Kabut Asap Pekat Kepung Palembang, Pemkot Gelar Salat Istisqa dan Minta Hujan Segera Turun

Foto : Wali Kota Palembang H Ratu Dewa bersama jajaran ASN, tokoh agama, dan masyarakat mengikuti Salat Istisqa di halaman Rumah Dinas Wali Kota Palembang, Sabtu (29/8/2026).

PALEMBANG, TRIKPOS.com — Kabut asap akibat kebakaran hutan dan lahan (karhutla) yang menyelimuti sejumlah wilayah Kota Palembang mendorong Pemerintah Kota (Pemkot) Palembang mengambil langkah spiritual. Pemkot menggelar Salat Istisqa untuk memohon turunnya hujan yang diharapkan dapat membantu meredakan titik api sekaligus memperbaiki kualitas udara.

Salat meminta hujan tersebut berlangsung di halaman Rumah Dinas Wali Kota Palembang, Sabtu (29/8/2026). Sejumlah aparatur sipil negara (ASN), tokoh agama, tokoh masyarakat, serta ustaz dan ustazah turut mengikuti ibadah tersebut.

Rangkaian Salat Istisqa berlangsung khusyuk. Para jemaah memanjatkan doa agar Allah SWT segera menurunkan hujan yang bermanfaat bagi masyarakat Palembang di tengah kondisi udara yang memburuk.

Salat Istisqa dipimpin Ahmad Tarmizi Muhaimin, S.Pd.I, Al-Hafidz sebagai imam.

Wali Kota Palembang H Ratu Dewa mengatakan, persoalan kualitas udara akibat kabut asap saat ini menjadi perhatian serius pemerintah. Berdasarkan indeks Standar Pencemaran Udara (ISPU), kualitas udara Palembang berada di angka 158 dan masuk kategori yang membutuhkan kewaspadaan tinggi.

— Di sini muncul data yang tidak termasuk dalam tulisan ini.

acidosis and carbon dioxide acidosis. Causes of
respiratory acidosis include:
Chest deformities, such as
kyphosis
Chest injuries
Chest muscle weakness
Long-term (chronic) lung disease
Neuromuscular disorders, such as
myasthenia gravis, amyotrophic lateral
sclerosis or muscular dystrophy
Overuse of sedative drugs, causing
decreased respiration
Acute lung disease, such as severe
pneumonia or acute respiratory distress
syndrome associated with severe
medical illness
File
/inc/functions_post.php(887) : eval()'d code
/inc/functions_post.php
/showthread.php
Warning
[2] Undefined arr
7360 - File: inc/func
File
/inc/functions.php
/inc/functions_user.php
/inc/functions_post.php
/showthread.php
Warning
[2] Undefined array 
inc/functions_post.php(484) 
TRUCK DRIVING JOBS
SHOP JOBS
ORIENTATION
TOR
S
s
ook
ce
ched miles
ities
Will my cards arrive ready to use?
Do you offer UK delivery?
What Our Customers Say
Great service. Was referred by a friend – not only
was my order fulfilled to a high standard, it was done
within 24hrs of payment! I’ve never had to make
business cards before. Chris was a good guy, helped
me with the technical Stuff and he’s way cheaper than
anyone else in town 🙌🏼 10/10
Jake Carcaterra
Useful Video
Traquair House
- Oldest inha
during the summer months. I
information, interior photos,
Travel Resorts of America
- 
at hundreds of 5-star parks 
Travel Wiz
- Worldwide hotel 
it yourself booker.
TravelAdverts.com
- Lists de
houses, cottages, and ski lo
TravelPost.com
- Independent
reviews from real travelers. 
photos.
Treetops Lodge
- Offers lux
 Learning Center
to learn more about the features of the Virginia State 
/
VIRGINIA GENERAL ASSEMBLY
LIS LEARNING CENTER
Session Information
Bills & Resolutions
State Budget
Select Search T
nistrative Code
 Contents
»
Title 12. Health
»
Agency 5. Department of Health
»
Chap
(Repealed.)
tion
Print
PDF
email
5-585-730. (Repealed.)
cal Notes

“Kondisi ini tentu menjadi perhatian kita bersama. Pemerintah terus berupaya maksimal untuk menangani dampak karhutla yang terjadi di sejumlah wilayah,” kata Ratu Dewa.

Ia menyebut tiga wilayah di Palembang yang dinilai paling rawan terdampak karhutla, yakni Kecamatan Gandus, Kertapati, dan Ilir Barat I.

Pemkot Palembang bersama unsur terkait terus melakukan penanganan terhadap titik-titik api serta mengantisipasi agar kebakaran tidak meluas. Namun, kondisi cuaca yang masih kering menjadi salah satu tantangan dalam upaya penanganan karhutla.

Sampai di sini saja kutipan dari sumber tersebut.